## Activity
Reproduce exactly the lines from the start of the records through the line containing "Комоды и тумбы", both included. Leave the pictures out.

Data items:
──────────
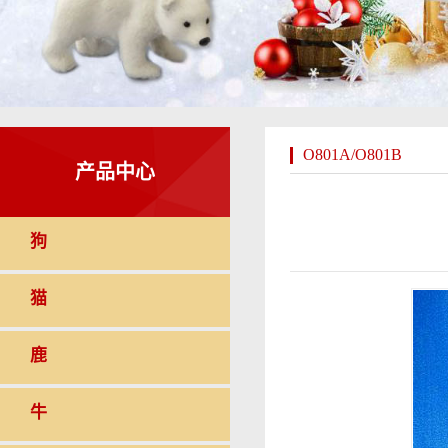
O801A/O801B
产品中心
狗
猫
鹿
牛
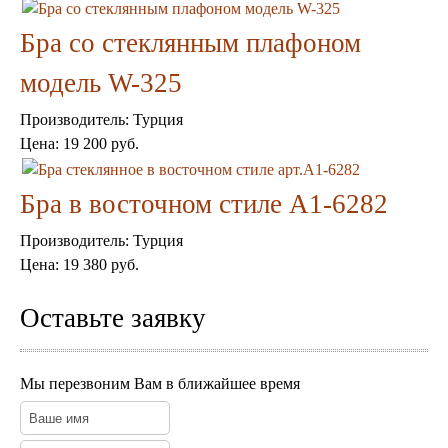
Бра со стеклянным плафоном
модель W-325
Производитель:
Турция
Торшеры Марокко
Цена:
19 200 руб.
Торшеры Мозаика
Торшеры со стеклом
Светильники в хамам
Бра в восточном стиле A1-6282
Светильники потолочные
Светильники для кафе и ресторанов
Производитель:
Турция
Светильники дизайнерские
Цена:
19 380 руб.
Светильники Лофт
Светильники с цепочками
Оставьте заявку
Люстры для мечети
Фонари
Абажуры
Столы и столики
Мы перезвоним Вам в ближайшее время
Диваны и кресла
Комоды и тумбы
Пуфы и стулья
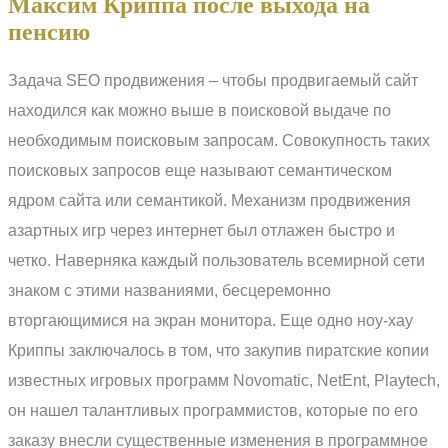
Максим Криппа после выхода на
пенсию
Задача SEO продвижения – чтобы продвигаемый сайт
находился как можно выше в поисковой выдаче по
необходимым поисковым запросам. Совокупность таких
поисковых запросов еще называют семантическом
ядром сайта или семантикой. Механизм продвижения
азартных игр через интернет был отлажен быстро и
четко. Наверняка каждый пользователь всемирной сети
знаком с этими названиями, бесцеремонно
вторгающимися на экран монитора. Еще одно ноу-хау
Криппы заключалось в том, что закупив пиратские копии
известных игровых программ Novomatic, NetEnt, Playtech,
он нашел талантливых программистов, которые по его
заказу внесли существенные изменения в программное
──────────
## Written solution
O801A/O801B
产品中心
狗
猫
鹿
牛
Бра со стеклянным плафоном
модель W-325
Производитель:
Турция
Торшеры Марокко
Цена:
19 200 руб.
Торшеры Мозаика
Торшеры со стеклом
Светильники в хамам
Бра в восточном стиле A1-6282
Светильники потолочные
Светильники для кафе и ресторанов
Производитель:
Турция
Светильники дизайнерские
Цена:
19 380 руб.
Светильники Лофт
Светильники с цепочками
Оставьте заявку
Люстры для мечети
Фонари
Абажуры
Столы и столики
Мы перезвоним Вам в ближайшее время
Диваны и кресла
Комоды и тумбы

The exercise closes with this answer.